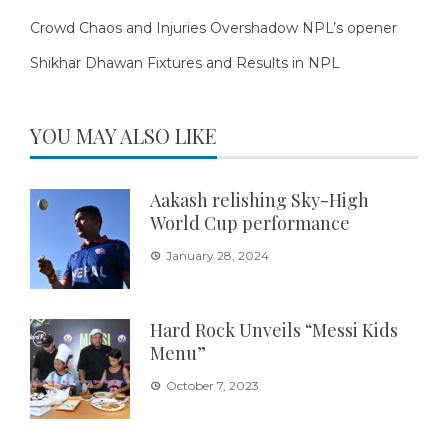
Crowd Chaos and Injuries Overshadow NPL’s opener
Shikhar Dhawan Fixtures and Results in NPL
YOU MAY ALSO LIKE
Aakash relishing Sky-High
World Cup performance
January 28, 2024
Hard Rock Unveils “Messi Kids
Menu”
October 7, 2023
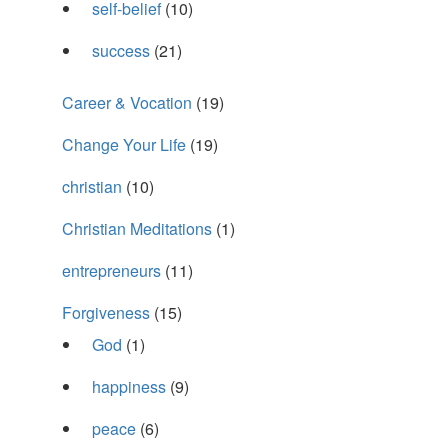
self-belief
(10)
success
(21)
Career & Vocation
(19)
Change Your Life
(19)
christian
(10)
Christian Meditations
(1)
entrepreneurs
(11)
Forgiveness
(15)
God
(1)
happiness
(9)
peace
(6)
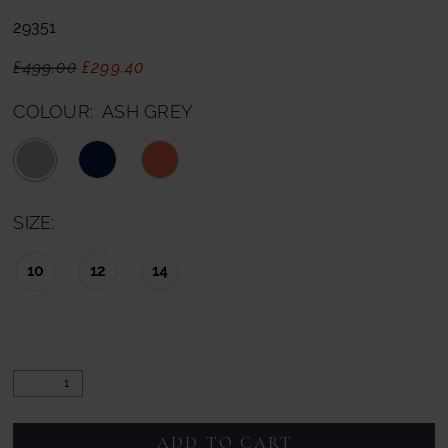
29351
£499.00
£299.40
COLOUR:
ASH GREY
SIZE:
10
12
14
ADD TO CART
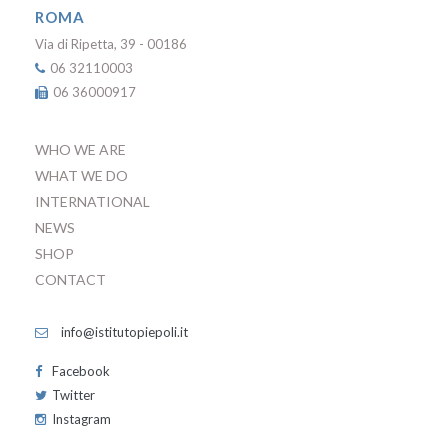
ROMA
Via di Ripetta, 39 - 00186
06 32110003
06 36000917
WHO WE ARE
WHAT WE DO
INTERNATIONAL
NEWS
SHOP
CONTACT
info@istitutopiepoli.it
Facebook
Twitter
Instagram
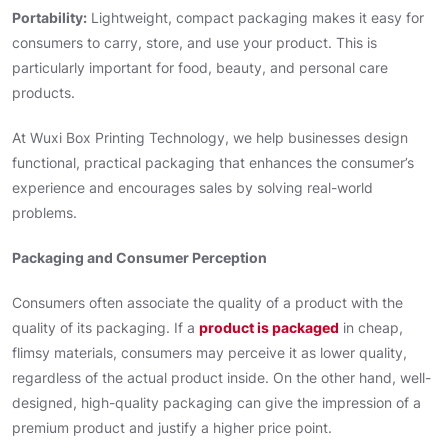
Portability:
Lightweight, compact packaging makes it easy for
consumers to carry, store, and use your product. This is
particularly important for food, beauty, and personal care
products.
At Wuxi Box Printing Technology, we help businesses design
functional, practical packaging that enhances the consumer’s
experience and encourages sales by solving real-world
problems.
Packaging and Consumer Perception
Consumers often associate the quality of a product with the
quality of its packaging. If a
product is packaged
in cheap,
flimsy materials, consumers may perceive it as lower quality,
regardless of the actual product inside. On the other hand, well-
designed, high-quality packaging can give the impression of a
premium product and justify a higher price point.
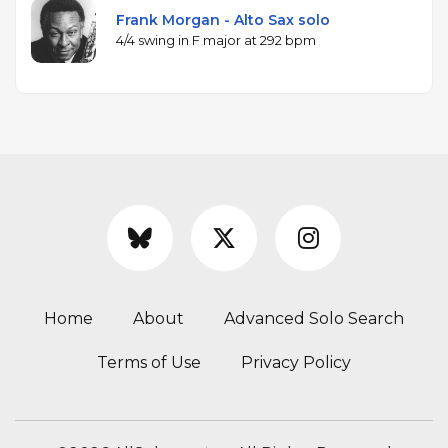
Frank Morgan - Alto Sax solo
4/4 swing in F major at 292 bpm
Home
About
Advanced Solo Search
Terms of Use
Privacy Policy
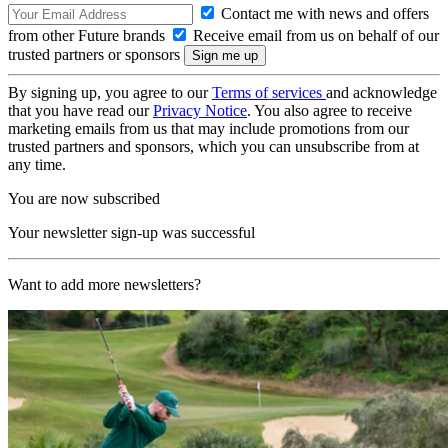
Contact me with news and offers
from other Future brands
Receive email from us on behalf of our
trusted partners or sponsors
By signing up, you agree to our
Terms of services
and acknowledge
that you have read our
Privacy Notice
. You also agree to receive
marketing emails from us that may include promotions from our
trusted partners and sponsors, which you can unsubscribe from at
any time.
You are now subscribed
Your newsletter sign-up was successful
Want to add more newsletters?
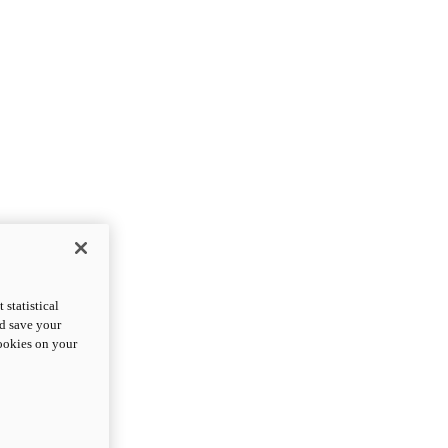
statistical
nd save your
cookies on your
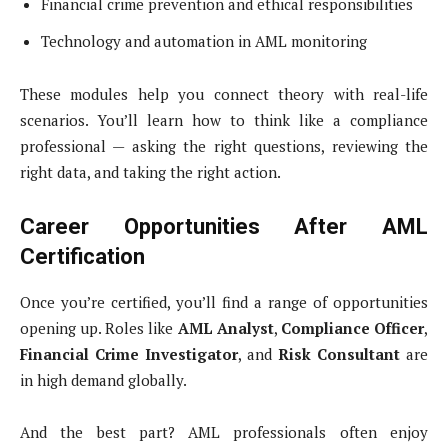
Financial crime prevention and ethical responsibilities
Technology and automation in AML monitoring
These modules help you connect theory with real-life
scenarios. You’ll learn how to think like a compliance
professional — asking the right questions, reviewing the
right data, and taking the right action.
Career Opportunities After AML
Certification
Once you’re certified, you’ll find a range of opportunities
opening up. Roles like
AML Analyst
,
Compliance Officer
,
Financial Crime Investigator
, and
Risk Consultant
are
in high demand globally.
And the best part? AML professionals often enjoy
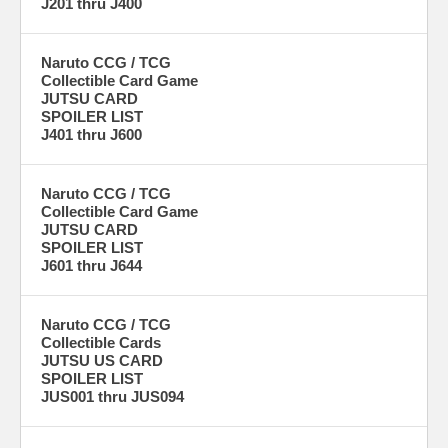
J201 thru J400
Naruto CCG / TCG
Collectible Card Game
JUTSU CARD
SPOILER LIST
J401 thru J600
Naruto CCG / TCG
Collectible Card Game
JUTSU CARD
SPOILER LIST
J601 thru J644
Naruto CCG / TCG
Collectible Cards
JUTSU US CARD
SPOILER LIST
JUS001 thru JUS094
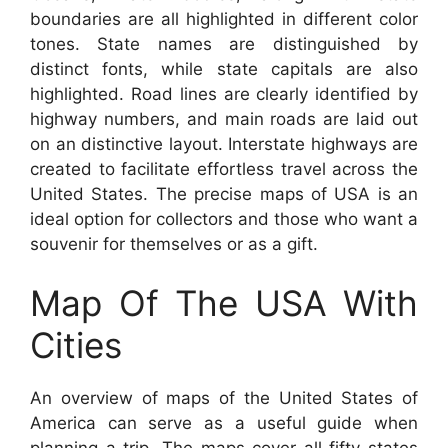
boundaries are all highlighted in different color
tones. State names are distinguished by
distinct fonts, while state capitals are also
highlighted. Road lines are clearly identified by
highway numbers, and main roads are laid out
on an distinctive layout. Interstate highways are
created to facilitate effortless travel across the
United States. The precise maps of USA is an
ideal option for collectors and those who want a
souvenir for themselves or as a gift.
Map Of The USA With
Cities
An overview of maps of the United States of
America can serve as a useful guide when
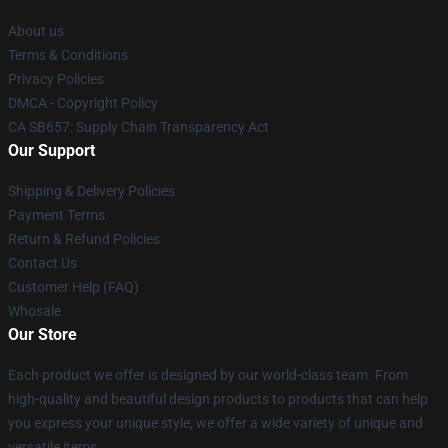
About us
Terms & Conditions
Privacy Policies
DMCA - Copyright Policy
CA SB657: Supply Chain Transparency Act
Our Support
Shipping & Delivery Policies
Payment Terms
Return & Refund Policies
Contact Us
Customer Help (FAQ)
Whosale
Our Store
Each product we offer is designed by our world-class team. From
high-quality and beautiful design products to products that can help
you express your unique style, we offer a wide variety of unique and
versatile items.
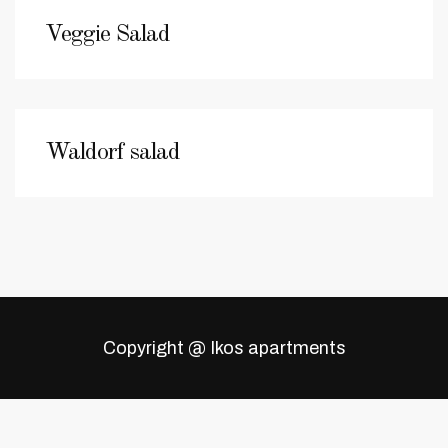
Veggie Salad
Waldorf salad
Copyright @ Ikos apartments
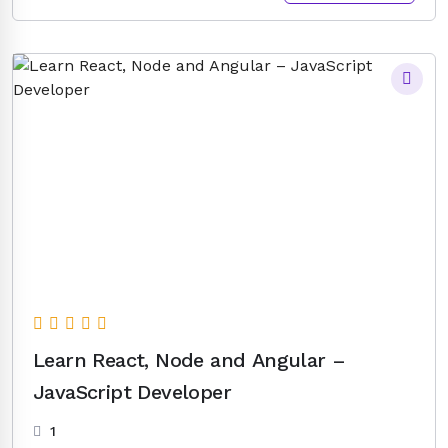
price
price
was:
is:
$25.00.
$8.00.
Learn React, Node and Angular –
JavaScript Developer
1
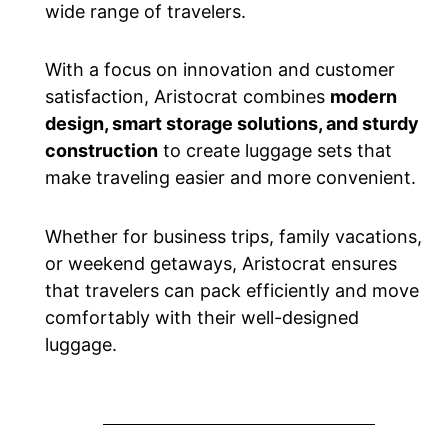
wide range of travelers.
With a focus on innovation and customer
satisfaction, Aristocrat combines
modern
design, smart storage solutions, and sturdy
construction
to create luggage sets that
make traveling easier and more convenient.
Whether for business trips, family vacations,
or weekend getaways, Aristocrat ensures
that travelers can pack efficiently and move
comfortably with their well-designed
luggage.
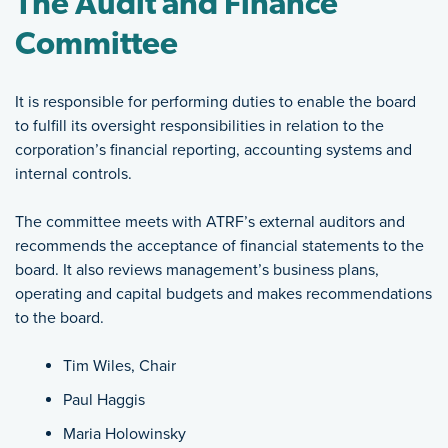
The Audit and Finance
Committee
It is responsible for performing duties to enable the board
to fulfill its oversight responsibilities in relation to the
corporation’s financial reporting, accounting systems and
internal controls.
The committee meets with ATRF’s external auditors and
recommends the acceptance of financial statements to the
board. It also reviews management’s business plans,
operating and capital budgets and makes recommendations
to the board.
Tim Wiles, Chair
Paul Haggis
Maria Holowinsky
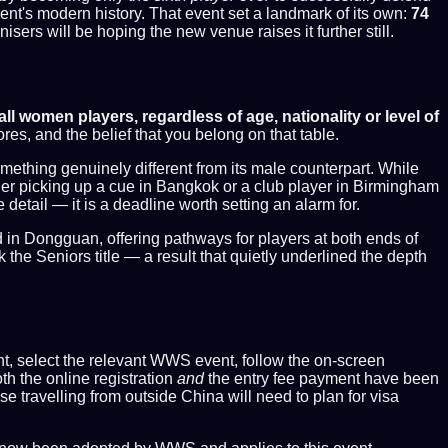
ment's modern history. That event set a landmark of its own:
74
sers will be hoping the new venue raises it further still.
all women players, regardless of age, nationality or level of
s, and the belief that you belong on that table.
thing genuinely different from its male counterpart. While
nager picking up a cue in Bangkok or a club player in Birmingham
e detail — it is a deadline worth setting an alarm for.
d in Dongguan, offering pathways for players at both ends of
e Seniors title — a result that quietly underlined the depth
ount, select the relevant WWS event, follow the on-screen
th the online registration
and
the entry fee payment have been
se travelling from outside China will need to plan for visa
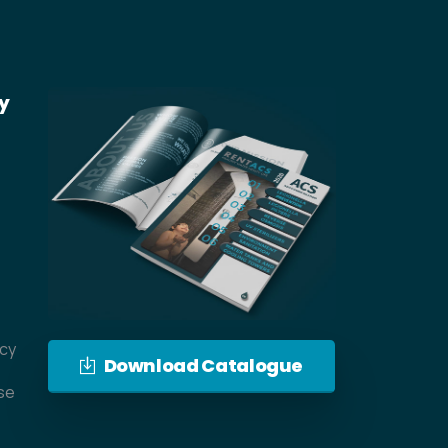
y
icy
Download Catalogue
se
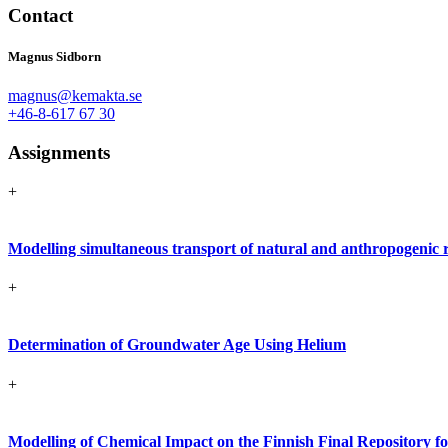
Contact
Magnus Sidborn
magnus@kemakta.se
+46-8-617 67 30
Assignments
+
Modelling simultaneous transport of natural and anthropogenic r
+
Determination of Groundwater Age Using Helium
+
Modelling of Chemical Impact on the Finnish Final Repository 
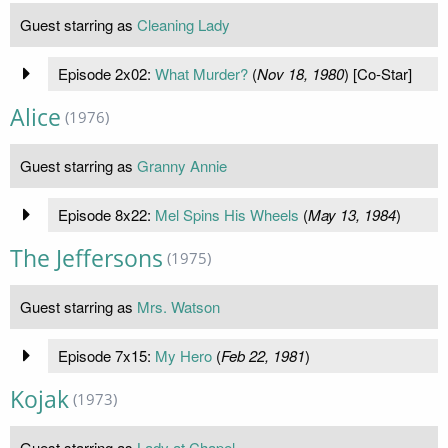
Guest starring as
Cleaning Lady
Episode 2x02:
What Murder?
(
Nov 18, 1980
) [Co-Star]
Alice
(1976)
Guest starring as
Granny Annie
Episode 8x22:
Mel Spins His Wheels
(
May 13, 1984
)
The Jeffersons
(1975)
Guest starring as
Mrs. Watson
Episode 7x15:
My Hero
(
Feb 22, 1981
)
Kojak
(1973)
Guest starring as
Lady at Chapel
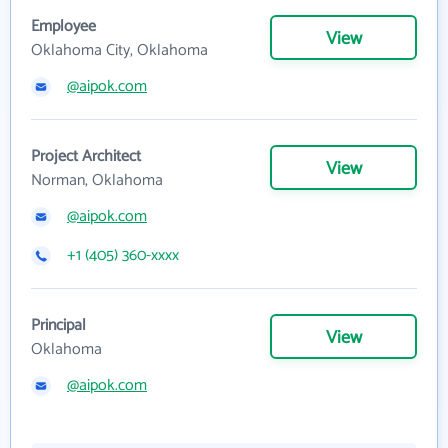
Employee
View
Oklahoma City, Oklahoma
@aipok.com
Project Architect
View
Norman, Oklahoma
@aipok.com
+1 (405) 360-xxxx
Principal
View
Oklahoma
@aipok.com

******************************

EXERCISE DIRECTIONS: A faithful, complete copy of the entries is required, without the pictures.

SOLUTION TO THIS TASK:
Crowd Chaos and Injuries Overshadow NPL’s opener
Shikhar Dhawan Fixtures and Results in NPL
YOU MAY ALSO LIKE
Aakash relishing Sky-High
World Cup performance
January 28, 2024
Hard Rock Unveils “Messi Kids
Menu”
October 7, 2023
self-belief
(10)
success
(21)
Career & Vocation
(19)
Change Your Life
(19)
christian
(10)
Christian Meditations
(1)
entrepreneurs
(11)
Forgiveness
(15)
God
(1)
happiness
(9)
peace
(6)
29351
£499.00
£299.40
COLOUR:
ASH GREY
SIZE:
10
12
14
ADD TO CART
ROMA
Via di Ripetta, 39 - 00186
06 32110003
06 36000917
WHO WE ARE
WHAT WE DO
INTERNATIONAL
NEWS
SHOP
CONTACT
info@istitutopiepoli.it
Facebook
Twitter
Instagram
Portability:
Lightweight, compact packaging makes it easy for
consumers to carry, store, and use your product. This is
particularly important for food, beauty, and personal care
products.
At Wuxi Box Printing Technology, we help businesses design
functional, practical packaging that enhances the consumer’s
experience and encourages sales by solving real-world
problems.
Packaging and Consumer Perception
Consumers often associate the quality of a product with the
quality of its packaging. If a
product is packaged
in cheap,
flimsy materials, consumers may perceive it as lower quality,
regardless of the actual product inside. On the other hand, well-
designed, high-quality packaging can give the impression of a
premium product and justify a higher price point.
Frank Morgan - Alto Sax solo
4/4 swing in F major at 292 bpm
Home
About
Advanced Solo Search
Terms of Use
Privacy Policy
Contact me with news and offers
from other Future brands
Receive email from us on behalf of our
trusted partners or sponsors
By signing up, you agree to our
Terms of services
and acknowledge
that you have read our
Privacy Notice
. You also agree to receive
marketing emails from us that may include promotions from our
trusted partners and sponsors, which you can unsubscribe from at
any time.
You are now subscribed
Your newsletter sign-up was successful
Want to add more newsletters?
statistical
nd save your
cookies on your
Financial crime prevention and ethical responsibilities
Technology and automation in AML monitoring
These modules help you connect theory with real-life
scenarios. You’ll learn how to think like a compliance
professional — asking the right questions, reviewing the
right data, and taking the right action.
Career Opportunities After AML
Certification
Once you’re certified, you’ll find a range of opportunities
opening up. Roles like
AML Analyst
,
Compliance Officer
,
Financial Crime Investigator
, and
Risk Consultant
are
in high demand globally.
And the best part? AML professionals often enjoy
J201 thru J400
Naruto CCG / TCG
Collectible Card Game
JUTSU CARD
SPOILER LIST
J401 thru J600
Naruto CCG / TCG
Collectible Card Game
JUTSU CARD
SPOILER LIST
J601 thru J644
Naruto CCG / TCG
Collectible Cards
JUTSU US CARD
SPOILER LIST
JUS001 thru JUS094
boundaries are all highlighted in different color
tones. State names are distinguished by
distinct fonts, while state capitals are also
highlighted. Road lines are clearly identified by
highway numbers, and main roads are laid out
on an distinctive layout. Interstate highways are
created to facilitate effortless travel across the
United States. The precise maps of USA is an
ideal option for collectors and those who want a
souvenir for themselves or as a gift.
Map Of The USA With
Cities
An overview of maps of the United States of
America can serve as a useful guide when
About us
Terms & Conditions
Privacy Policies
DMCA - Copyright Policy
CA SB657: Supply Chain Transparency Act
Our Support
Shipping & Delivery Policies
Payment Terms
Return & Refund Policies
Contact Us
Customer Help (FAQ)
Whosale
Our Store
Each product we offer is designed by our world-class team. From
high-quality and beautiful design products to products that can help
you express your unique style, we offer a wide variety of unique and
versatile items.
Veggie Salad
Waldorf salad
Copyright @ Ikos apartments
price
price
was:
is:
$25.00.
$8.00.
Learn React, Node and Angular –
JavaScript Developer
1
wide range of travelers.
With a focus on innovation and customer
satisfaction, Aristocrat combines
modern
design, smart storage solutions, and sturdy
construction
to create luggage sets that
make traveling easier and more convenient.
Whether for business trips, family vacations,
or weekend getaways, Aristocrat ensures
that travelers can pack efficiently and move
comfortably with their well-designed
luggage.
The Audit and Finance
Committee
It is responsible for performing duties to enable the board
to fulfill its oversight responsibilities in relation to the
corporation’s financial reporting, accounting systems and
internal controls.
The committee meets with ATRF’s external auditors and
recommends the acceptance of financial statements to the
board. It also reviews management’s business plans,
operating and capital budgets and makes recommendations
to the board.
Tim Wiles, Chair
Paul Haggis
Maria Holowinsky
ment's modern history. That event set a landmark of its own:
74
sers will be hoping the new venue raises it further still.
all women players, regardless of age, nationality or level of
s, and the belief that you belong on that table.
thing genuinely different from its male counterpart. While
nager picking up a cue in Bangkok or a club player in Birmingham
e detail — it is a deadline worth setting an alarm for.
d in Dongguan, offering pathways for players at both ends of
e Seniors title — a result that quietly underlined the depth
ount, select the relevant WWS event, follow the on-screen
th the online registration
and
the entry fee payment have been
se travelling from outside China will need to plan for visa
y
icy
Download Catalogue
se
Contact
Magnus Sidborn
magnus@kemakta.se
+46-8-617 67 30
Assignments
+
Modelling simultaneous transport of natural and anthropogenic r
+
Determination of Groundwater Age Using Helium
+
Modelling of Chemical Impact on the Finnish Final Repository 
Guest starring as
Cleaning Lady
Episode 2x02:
What Murder?
(
Nov 18, 1980
) [Co-Star]
Alice
(1976)
Guest starring as
Granny Annie
Episode 8x22:
Mel Spins His Wheels
(
May 13, 1984
)
The Jeffersons
(1975)
Guest starring as
Mrs. Watson
Episode 7x15:
My Hero
(
Feb 22, 1981
)
Kojak
(1973)
Guest starring as
Lady at Chapel
Employee
View
Oklahoma City, Oklahoma
@aipok.com
Project Architect
View
Norman, Oklahoma
@aipok.com
+1 (405) 360-xxxx
Principal
View
Oklahoma
@aipok.com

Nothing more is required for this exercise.